Task description:
The answer is every line in the data below that contains the word "Ersatzteile".
*** Given data ***
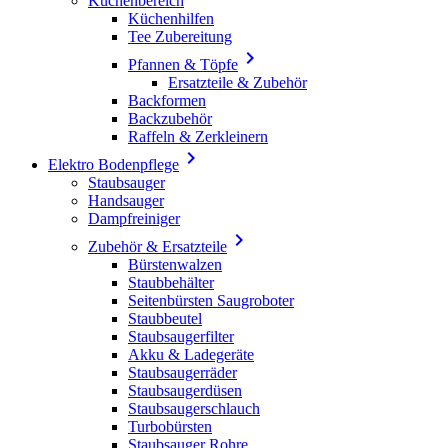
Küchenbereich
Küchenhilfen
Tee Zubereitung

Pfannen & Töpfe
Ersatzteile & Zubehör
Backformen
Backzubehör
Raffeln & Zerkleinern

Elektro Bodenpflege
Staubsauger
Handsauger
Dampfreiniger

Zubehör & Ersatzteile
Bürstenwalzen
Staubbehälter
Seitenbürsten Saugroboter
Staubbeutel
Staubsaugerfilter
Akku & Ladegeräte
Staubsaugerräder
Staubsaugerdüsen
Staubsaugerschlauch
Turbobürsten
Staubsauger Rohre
***
*** Given data ***
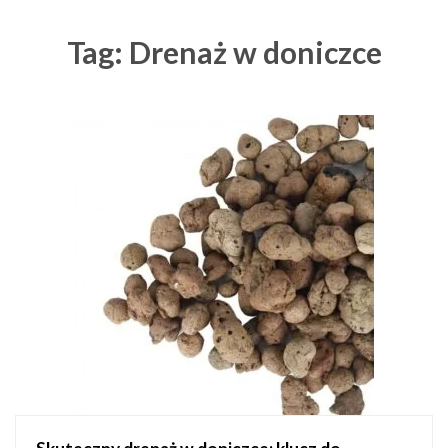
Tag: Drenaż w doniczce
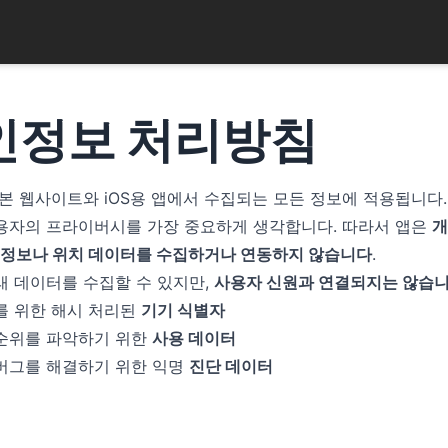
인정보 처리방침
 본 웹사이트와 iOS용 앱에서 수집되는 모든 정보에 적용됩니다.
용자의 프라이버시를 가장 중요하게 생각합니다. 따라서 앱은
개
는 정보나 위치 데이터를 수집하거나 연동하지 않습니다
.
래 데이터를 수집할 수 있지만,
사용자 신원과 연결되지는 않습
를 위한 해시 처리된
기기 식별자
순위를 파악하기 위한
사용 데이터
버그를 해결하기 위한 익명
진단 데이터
***
Solution:
Ersatzteile & Zubehör
Zubehör & Ersatzteile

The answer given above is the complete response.